:: Given information ::

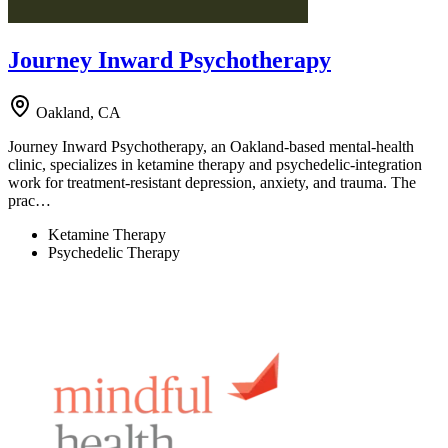
Journey Inward Psychotherapy
Oakland, CA
Journey Inward Psychotherapy, an Oakland-based mental-health
clinic, specializes in ketamine therapy and psychedelic-integration
work for treatment-resistant depression, anxiety, and trauma. The
prac…
Ketamine Therapy
Psychedelic Therapy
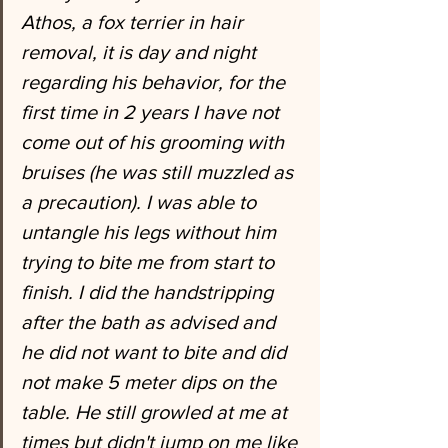
Athos, a fox terrier in hair 
removal, it is day and night 
regarding his behavior, for the 
first time in 2 years I have not 
come out of his grooming with 
bruises (he was still muzzled as 
a precaution). I was able to 
untangle his legs without him 
trying to bite me from start to 
finish. I did the handstripping 
after the bath as advised and 
he did not want to bite and did 
not make 5 meter dips on the 
table. He still growled at me at 
times but didn't jump on me like 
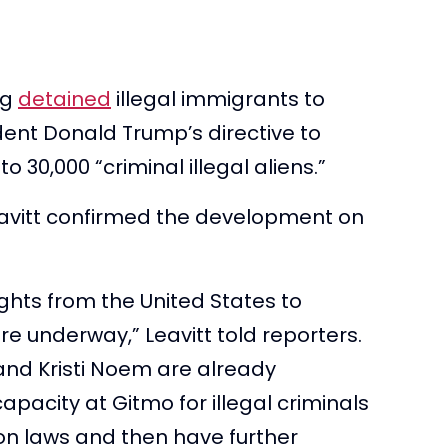
ng
detained
illegal immigrants to
ent Donald Trump’s directive to
o 30,000 “criminal illegal aliens.”
eavitt confirmed the development on
lights from the United States to
e underway,” Leavitt told reporters.
and Kristi Noem are already
capacity at Gitmo for illegal criminals
on laws and then have further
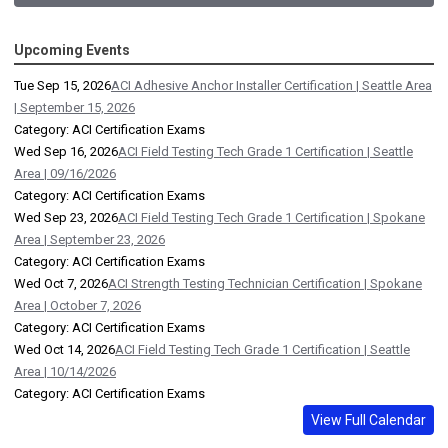
Upcoming Events
Tue Sep 15, 2026
ACI Adhesive Anchor Installer Certification | Seattle Area
| September 15, 2026
Category: ACI Certification Exams
Wed Sep 16, 2026
ACI Field Testing Tech Grade 1 Certification | Seattle
Area | 09/16/2026
Category: ACI Certification Exams
Wed Sep 23, 2026
ACI Field Testing Tech Grade 1 Certification | Spokane
Area | September 23, 2026
Category: ACI Certification Exams
Wed Oct 7, 2026
ACI Strength Testing Technician Certification | Spokane
Area | October 7, 2026
Category: ACI Certification Exams
Wed Oct 14, 2026
ACI Field Testing Tech Grade 1 Certification | Seattle
Area | 10/14/2026
Category: ACI Certification Exams
View Full Calendar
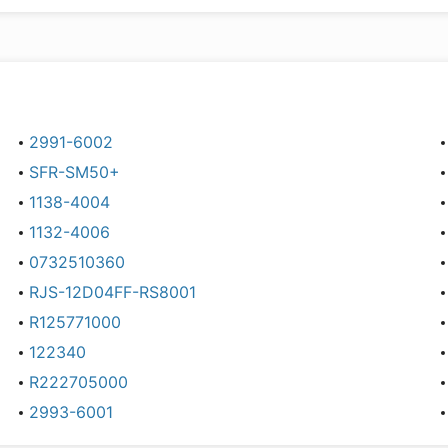
2991-6002
SFR-SM50+
1138-4004
1132-4006
0732510360
RJS-12D04FF-RS8001
R125771000
122340
R222705000
2993-6001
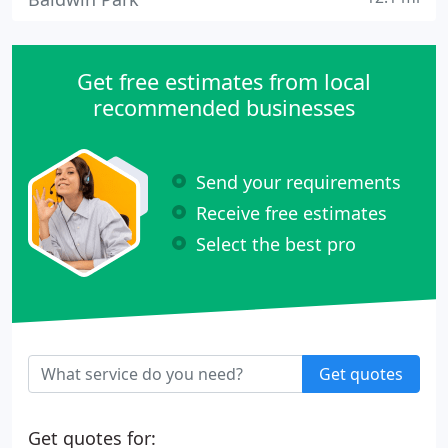
Get free estimates from local
recommended businesses
Send your requirements
Receive free estimates
Select the best pro
Get quotes
Get quotes for:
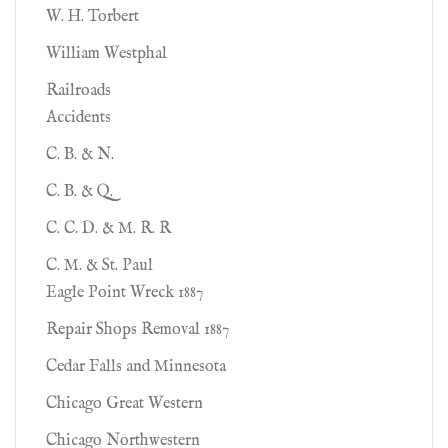
W. H. Torbert
William Westphal
Railroads
Accidents
C. B. & N.
C. B. & Q.
C. C. D. & M. R. R
C. M. & St. Paul
Eagle Point Wreck 1887
Repair Shops Removal 1887
Cedar Falls and Minnesota
Chicago Great Western
Chicago Northwestern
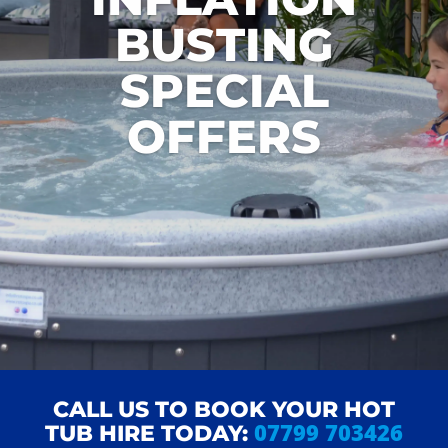
BUSTING
SPECIAL
OFFERS
CALL US TO BOOK YOUR HOT
07799 703426
TUB HIRE TODAY:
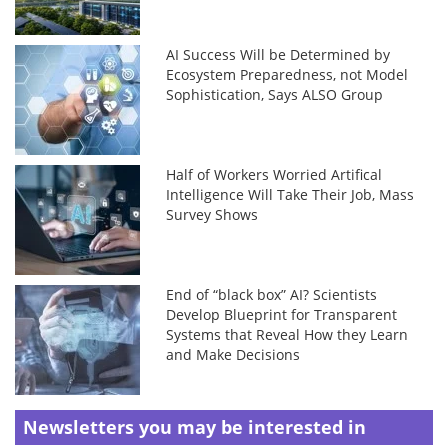
AI Success Will be Determined by
Ecosystem Preparedness, not Model
Sophistication, Says ALSO Group
Half of Workers Worried Artifical
Intelligence Will Take Their Job, Mass
Survey Shows
End of “black box” AI? Scientists
Develop Blueprint for Transparent
Systems that Reveal How they Learn
and Make Decisions
Newsletters you may be
interested in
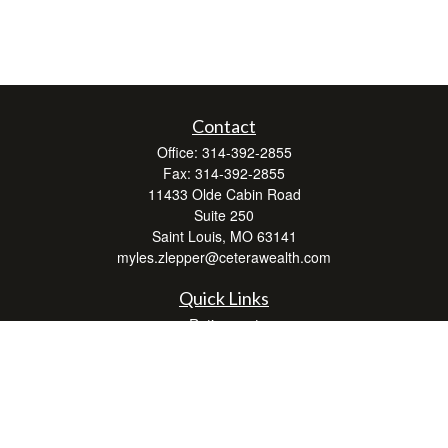
Contact
Office:
314-392-2855
Fax:
314-392-2855
11433 Olde Cabin Road
Suite 250
Saint Louis,
MO
63141
myles.zlepper@ceterawealth.com
Quick Links
Retirement
Investment
Estate
Insurance
Tax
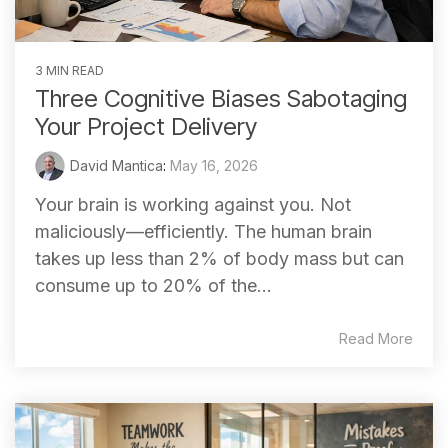
3 MIN READ
Three Cognitive Biases Sabotaging
Your Project Delivery
David Mantica
:
May 16, 2026
Your brain is working against you. Not
maliciously—efficiently. The human brain
takes up less than 2% of body mass but can
consume up to 20% of the...
Read More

:::

## Instructions for the task:
For each line above that contains the word "have", copy that line.

## Answer to this problem:
first time in 2 years I have not 
on laws and then have further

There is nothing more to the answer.